Copy verbatim the block of lines in the entries below whose first line contains "Toronto, Ontario's capital, i" and whose last line contains "NEW Products". Leave out all other lines.

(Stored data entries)
■ ■ ■ ■
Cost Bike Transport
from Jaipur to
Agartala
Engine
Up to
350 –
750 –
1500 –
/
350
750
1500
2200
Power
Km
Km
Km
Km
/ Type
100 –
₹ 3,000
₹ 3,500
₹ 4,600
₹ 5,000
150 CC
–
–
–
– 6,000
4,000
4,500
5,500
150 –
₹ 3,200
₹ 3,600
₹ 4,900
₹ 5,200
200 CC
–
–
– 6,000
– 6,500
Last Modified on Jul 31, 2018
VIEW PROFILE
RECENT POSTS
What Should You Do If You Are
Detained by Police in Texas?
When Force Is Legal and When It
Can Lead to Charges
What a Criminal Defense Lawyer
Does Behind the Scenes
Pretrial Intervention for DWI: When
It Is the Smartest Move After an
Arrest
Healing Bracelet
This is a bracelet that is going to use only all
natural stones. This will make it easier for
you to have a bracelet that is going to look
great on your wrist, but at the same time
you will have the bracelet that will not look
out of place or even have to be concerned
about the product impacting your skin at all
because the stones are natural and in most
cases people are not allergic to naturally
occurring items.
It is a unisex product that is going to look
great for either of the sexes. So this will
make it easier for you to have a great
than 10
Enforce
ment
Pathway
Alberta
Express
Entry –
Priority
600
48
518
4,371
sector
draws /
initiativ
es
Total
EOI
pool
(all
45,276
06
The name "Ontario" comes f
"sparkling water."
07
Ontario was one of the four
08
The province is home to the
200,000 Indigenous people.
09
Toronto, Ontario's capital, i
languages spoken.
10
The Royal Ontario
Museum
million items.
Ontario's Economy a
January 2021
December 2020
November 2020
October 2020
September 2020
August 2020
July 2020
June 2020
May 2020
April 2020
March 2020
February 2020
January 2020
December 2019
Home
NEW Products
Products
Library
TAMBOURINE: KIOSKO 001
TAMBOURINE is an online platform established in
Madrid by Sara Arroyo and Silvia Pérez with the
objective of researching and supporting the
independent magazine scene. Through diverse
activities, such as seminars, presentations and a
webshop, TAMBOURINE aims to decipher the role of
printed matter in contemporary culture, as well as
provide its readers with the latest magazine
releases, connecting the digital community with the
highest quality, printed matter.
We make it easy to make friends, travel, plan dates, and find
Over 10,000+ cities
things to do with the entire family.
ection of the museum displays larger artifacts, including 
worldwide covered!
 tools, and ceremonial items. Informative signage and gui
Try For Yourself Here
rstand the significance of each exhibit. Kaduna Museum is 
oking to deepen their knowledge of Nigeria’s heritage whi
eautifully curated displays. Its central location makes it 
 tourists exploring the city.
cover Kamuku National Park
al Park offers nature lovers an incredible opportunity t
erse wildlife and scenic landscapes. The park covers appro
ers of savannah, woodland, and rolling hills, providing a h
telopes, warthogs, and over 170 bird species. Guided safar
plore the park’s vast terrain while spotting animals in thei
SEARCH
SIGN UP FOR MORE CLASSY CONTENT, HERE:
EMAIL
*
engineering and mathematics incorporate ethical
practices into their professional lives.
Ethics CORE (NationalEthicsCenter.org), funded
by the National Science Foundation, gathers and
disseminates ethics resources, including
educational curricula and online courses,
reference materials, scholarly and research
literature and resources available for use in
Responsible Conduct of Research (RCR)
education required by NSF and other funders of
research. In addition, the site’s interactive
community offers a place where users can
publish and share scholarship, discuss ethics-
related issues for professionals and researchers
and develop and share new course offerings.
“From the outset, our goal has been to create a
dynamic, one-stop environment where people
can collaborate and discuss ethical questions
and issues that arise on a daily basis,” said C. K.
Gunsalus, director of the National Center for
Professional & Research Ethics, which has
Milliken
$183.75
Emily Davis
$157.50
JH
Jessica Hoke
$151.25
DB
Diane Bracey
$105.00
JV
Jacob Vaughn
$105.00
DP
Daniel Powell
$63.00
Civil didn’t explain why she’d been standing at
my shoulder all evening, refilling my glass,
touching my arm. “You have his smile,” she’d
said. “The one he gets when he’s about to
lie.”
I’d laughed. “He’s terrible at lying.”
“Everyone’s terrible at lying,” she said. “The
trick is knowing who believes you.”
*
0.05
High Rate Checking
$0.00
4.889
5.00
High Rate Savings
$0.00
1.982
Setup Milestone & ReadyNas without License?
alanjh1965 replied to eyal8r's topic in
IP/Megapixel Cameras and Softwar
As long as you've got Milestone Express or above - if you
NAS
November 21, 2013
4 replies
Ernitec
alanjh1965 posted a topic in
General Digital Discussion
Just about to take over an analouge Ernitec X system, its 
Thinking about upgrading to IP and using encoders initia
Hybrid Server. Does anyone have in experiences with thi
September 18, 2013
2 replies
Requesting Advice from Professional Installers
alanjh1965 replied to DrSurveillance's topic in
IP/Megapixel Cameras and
■ ■ ■ ■
» **Task response**:
Toronto, Ontario's capital, i
languages spoken.
10
The Royal Ontario
Museum
million items.
Ontario's Economy a
January 2021
December 2020
November 2020
October 2020
September 2020
August 2020
July 2020
June 2020
May 2020
April 2020
March 2020
February 2020
January 2020
December 2019
Home
NEW Products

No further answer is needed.